Friendship drove Brad Parks (pictured) to become founder of wheelchair tennis. In 1976, the 18-year-old sat in a hospital bed pondering what his life would look like -- after being paralyzed from the waist down by a spinal cord injury suffered in a ski accident. Parks didn't want to lose his athletic friends, and wondered what sport he could play, given his injury. He had played recreational tennis before the accident, and thought to himself, I could probably play tennis from a wheelchair, although he had never actually sat in one.
From that vision, Brad Parks went on to found the sport of wheelchair tennis, and for 20 years, served as president of the National Foundation of Wheelchair Tennis. For his pioneering role, Parks became the first wheelchair player to be inducted into the International Tennis Hall of Fame in 2010. Wheelchair tennis tournaments are now held in 41 countries worldwide, with programs existing in almost 100. San Clemente resident Brad Parks is also a real estate agent in Orange County.
Q: How and when did you get the idea for starting wheelchair tennis?
A: When I was in the hospital and realized I would most likely be in a wheelchair for life, I began to think about things I could do, and one was tennis. I thought just maybe a guy in a wheelchair could play tennis. At the time, I had one set of friends who were all skiers and surfers -- since that's what I did. My first thought was, what can I do so I don't lose all my friends?
So I started playing tennis just after I got out of the hospital. My parents were playing at a park, and asked me to give it a try, because they knew I was thinking about playing. I loved it from the first hit. I thought that I'd give myself a year and see if it could be done, and after that year, I never stopped playing.
Our first wheelchair tennis tournament was held in Griffith Park in 1977, and I played in the finals against David Kiley, who was a premiere wheelchair basketball player. At that time, basketball was the main wheelchair sport, and many of those players also became wheelchair tennis players. A few years later, after giving an exhibition and clinic in Southern California, a small group -- mainly me and a local teaching pro -- decided we should form an organization to develop the game, and so we did.
Q: What were the challenges in getting it going?
A: It was hard at first because the wheelchairs were so bad. There were no sport-type chairs in the 1970s, only hospital chairs. We also used two bounces, which was hard for people to grasp. Many court owners did not want wheelchairs on their courts, and it looked sort of weird to see a bunch of handicapped people try and play tennis. But over time, they realized that wheelchairs didn't harm the courts, and there was a whole new group of people who wanted to play their sport.

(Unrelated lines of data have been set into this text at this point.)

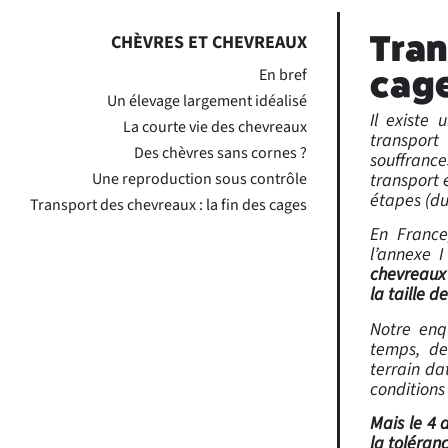
Tran
CHÈVRES ET CHEVREAUX
En bref
cage
Un élevage largement idéalisé
Il existe
La courte vie des chevreaux
transport
Des chèvres sans cornes ?
souffranc
Une reproduction sous contrôle
transport 
étapes (du
Transport des chevreaux : la fin des cages
En France,
l’annexe I
chevreaux 
la taille d
Notre enq
temps, de
terrain da
conditions
Mais le 4 
la toléran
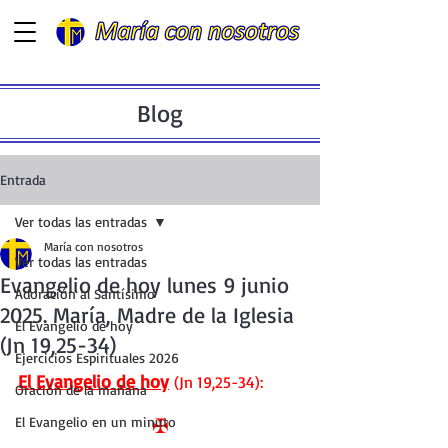
Blog
Entrada
Ver todas las entradas
María con nosotros
Ver todas las entradas
Evangelio de hoy lunes 9 junio
Adoración al Santísimo
2025. María, Madre de la Iglesia
El Evangelio de hoy
(Jn 19,25-34)
Ejercicios Espirituales 2026
El Evangelio de hoy
 (Jn 19,25-34):
Oración de la mañana
El Evangelio en un minuto
✠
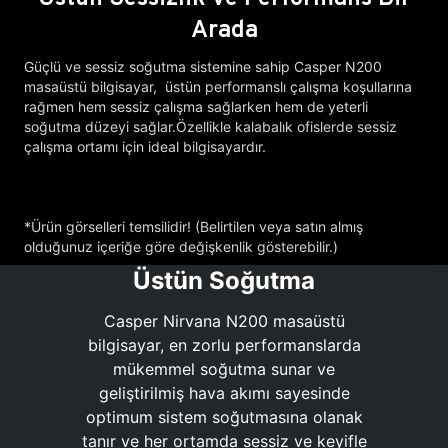
Arada
Güçlü ve sessiz soğutma sistemine sahip Casper N200
masaüstü bilgisayar, üstün performanslı çalışma koşullarına
rağmen hem sessiz çalışma sağlarken hem de yeterli
soğutma düzeyi sağlar.Özellikle kalabalık ofislerde sessiz
çalışma ortamı için ideal bilgisayardır.
*Ürün görselleri temsilidir! (Belirtilen veya satın almış
olduğunuz içeriğe göre değişkenlik gösterebilir.)
Üstün Soğutma
Casper Nirvana N200 masaüstü
bilgisayar, en zorlu performanslarda
mükemmel soğutma sunar ve
geliştirilmiş hava akımı sayesinde
optimum sistem soğutmasına olanak
tanır ve her ortamda sessiz ve keyifle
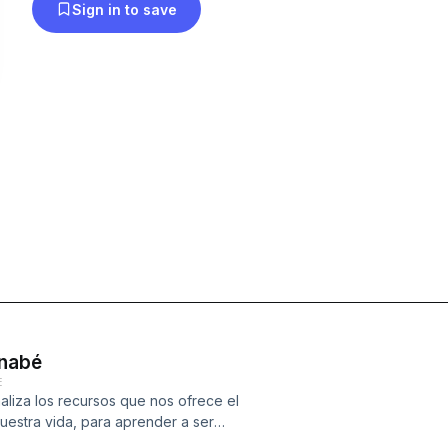
Sign in to save
rnabé
E
liza los recursos que nos ofrece el
nuestra vida, para aprender a ser
 es necesario reconsiderar algunas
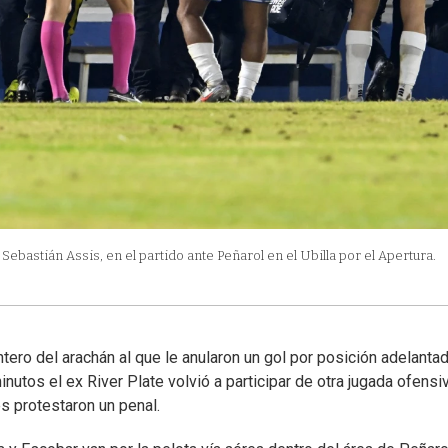
 Sebastián Assis, en el partido ante Peñarol en el Ubilla por el Apertura.
ntero del arachán al que le anularon un gol por posición adelanta
nutos el ex River Plate volvió a participar de otra jugada ofensi
es protestaron un penal.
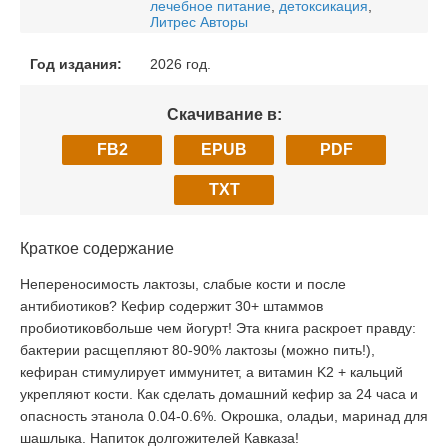
лечебное питание
,
детоксикация
,
Литрес Авторы
Год издания:
2026 год.
Скачивание в:
FB2
EPUB
PDF
TXT
Краткое содержание
Непереносимость лактозы, слабые кости и после
антибиотиков? Кефир содержит 30+ штаммов
пробиотиковбольше чем йогурт! Эта книга раскроет правду:
бактерии расщепляют 80-90% лактозы (можно пить!),
кефиран стимулирует иммунитет, а витамин K2 + кальций
укрепляют кости. Как сделать домашний кефир за 24 часа и
опасность этанола 0.04-0.6%. Окрошка, оладьи, маринад для
шашлыка. Напиток долгожителей Кавказа!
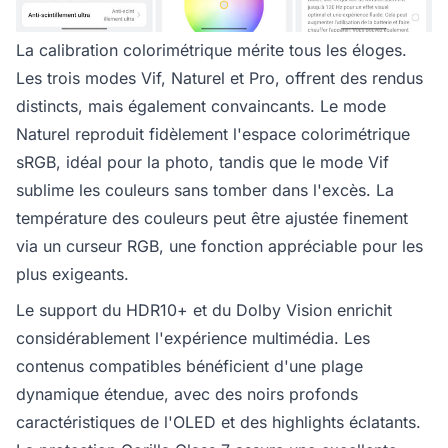
La calibration colorimétrique mérite tous les éloges.
Les trois modes Vif, Naturel et Pro, offrent des rendus
distincts, mais également convaincants. Le mode
Naturel reproduit fidèlement l'espace colorimétrique
sRGB, idéal pour la photo, tandis que le mode Vif
sublime les couleurs sans tomber dans l'excès. La
température des couleurs peut être ajustée finement
via un curseur RGB, une fonction appréciable pour les
plus exigeants.
Le support du HDR10+ et du Dolby Vision enrichit
considérablement l'expérience multimédia. Les
contenus compatibles bénéficient d'une plage
dynamique étendue, avec des noirs profonds
caractéristiques de l'OLED et des highlights éclatants.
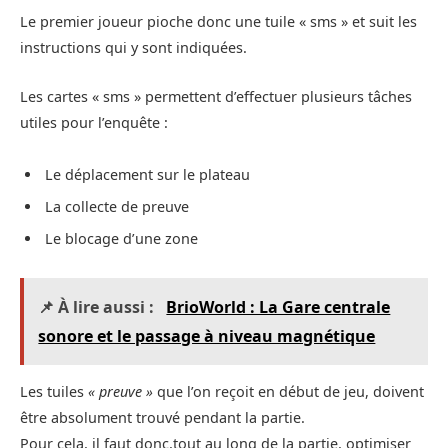
Le premier joueur pioche donc une tuile « sms » et suit les
instructions qui y sont indiquées.
Les cartes « sms » permettent d’effectuer plusieurs tâches
utiles pour l’enquête :
Le déplacement sur le plateau
La collecte de preuve
Le blocage d’une zone
📌 À lire aussi :
BrioWorld : La Gare centrale
sonore et le passage à niveau magnétique
Les tuiles
« preuve »
que l’on reçoit en début de jeu, doivent
être absolument trouvé pendant la partie.
Pour cela, il faut donc,tout au long de la partie, optimiser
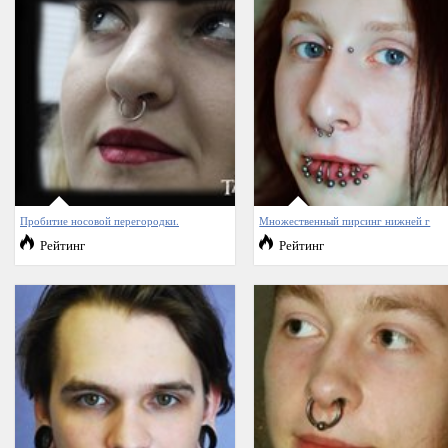
Пробитие носовой перегородки.
Множественный пирсинг нижней г
Рейтинг
Рейтинг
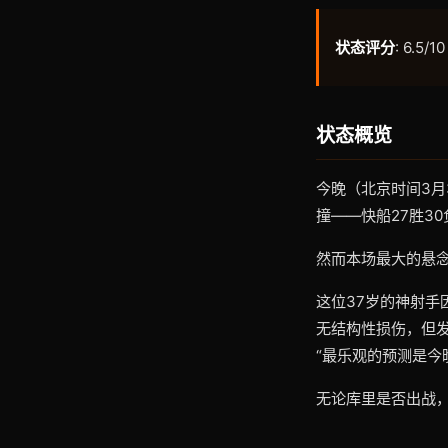
状态评分
: 6.5/10
状态概览
今晚（北京时间3月
撞——快船27胜3
然而本场最大的悬
这位37岁的神射手
无结构性损伤，但
“最乐观的预测是今
无论库里是否出战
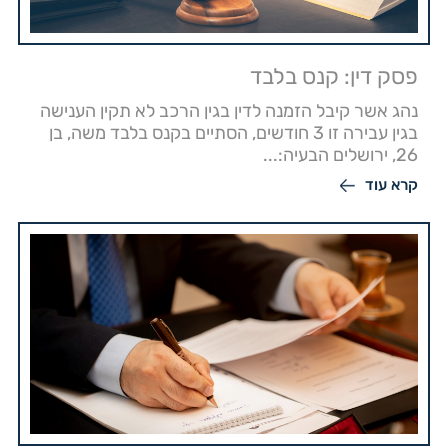
פסק דין: קנס בלבד
נהג אשר קיבל הזמנה לדין בגין הרכב לא תקין הענישה
בגין עבירה זו 3 חודשים, הסתיים בקנס בלבד משה, בן
26, ירושלים הבעיה:...
קרא עוד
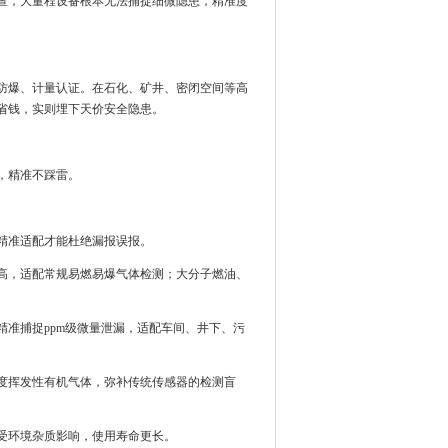
查，大量程设备根本无法捕捉细微隐患，精准度
防爆、计量认证。在石化、矿井、密闭空间等高
省钱，实则埋下天价安全隐患。
，精准不踩雷。
精准适配才能杜绝漏报误报。
高，适配常规易燃易爆气体检测；大分子燃油、
精准捕捉ppm级微量泄漏，适配车间、井下、污
度挥发性有机气体，弥补传统传感器的检测盲
受环境杂质影响，使用寿命更长。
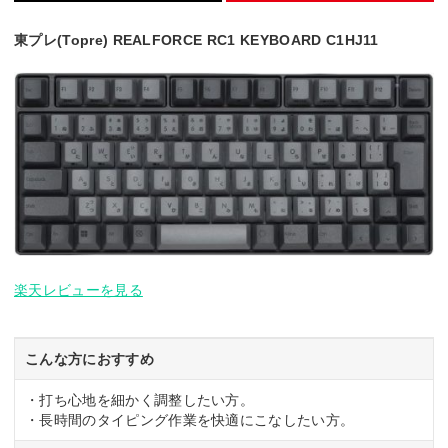
東プレ(Topre) REALFORCE RC1 KEYBOARD C1HJ11
楽天レビューを見る
こんな方におすすめ
・打ち心地を細かく調整したい方。
・長時間のタイピング作業を快適にこなしたい方。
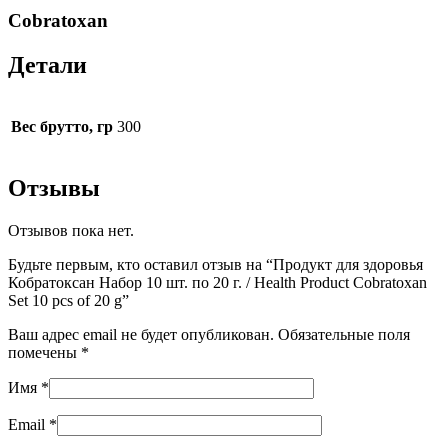
Cobratoxan
Детали
Вес брутто, гр
300
Отзывы
Отзывов пока нет.
Будьте первым, кто оставил отзыв на “Продукт для здоровья
Кобратоксан Набор 10 шт. по 20 г. / Health Product Cobratoxan
Set 10 pcs of 20 g”
Ваш адрес email не будет опубликован.
Обязательные поля
помечены
*
Имя
*
Email
*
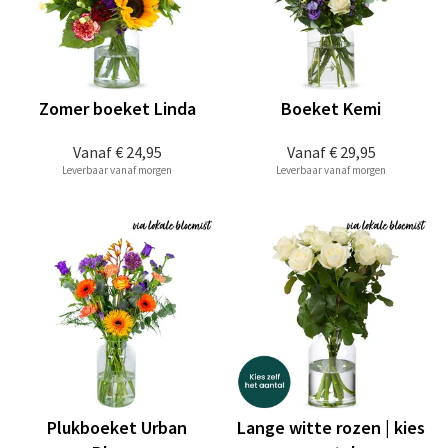
Zomer boeket Linda
Boeket Kemi
Vanaf
€ 24,95
Vanaf
€ 29,95
Leverbaar vanaf morgen
Leverbaar vanaf morgen
Plukboeket Urban
Lange witte rozen | kies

The invention of lightweight chairs and techniques used in pushing the chairs and positioning the body in the chair enabled more people to be able to play -- like quads. In my playing days in the '70s and '80s, a guy who was an amputee or had polio with really good balance had such an advantage over someone with a higher-level (spinal cord) injury. In those days, too, guys were trying to modify their wheelchairs to try and make them turn better. There were kids in their 20s in wheelchairs who started making wheelchairs in their garages and forming their own companies, and it revolutionized the wheelchair industry.
Q: Have you been surprised at how successful the program has become?
A: Yes and no. I always felt wheelchair tennis was a wonderful sport, and one where a disabled person could play with an able-bodied person -- making it even more special. But success at the top level, playing in the Grand Slams, prize money, and the development of (light-weight) wheel chairs has been fantastic. I did not imagine that we would be playing in the Grand Slams or be run by the organizations of tennis, and be part of the game versus being separate. I also know a lot of coaches who have told me that wheelchair tennis revived their interest not only in playing, but in coaching. It's been a good thing.
Q: What has being involved with wheelchair tennis done for your health and life?
A: I wanted to participate in sports with my able-bodied friends after my accident. Tennis gave me this opportunity. It made me feel alive and more normal. With the growth of the game and the competition, I was able to travel the world and make wonderful friendships because of tennis. It also kept me fit throughout my adult life.
Q: What is your philosophy on what disabled athletes can achieve?
A: I am constantly amazed at what wheelchair athletes have been achieving. I was injured in a skiing accident, and I thought my skiing days were over, but I went helicopter skiing this past March in Alaska. With the invention of sports equipment and the continued improvement in wheelchairs, disabled people can go hiking, biking, and water and snow skiing. There is even a guy who does back flips in skate parks in a wheelchair.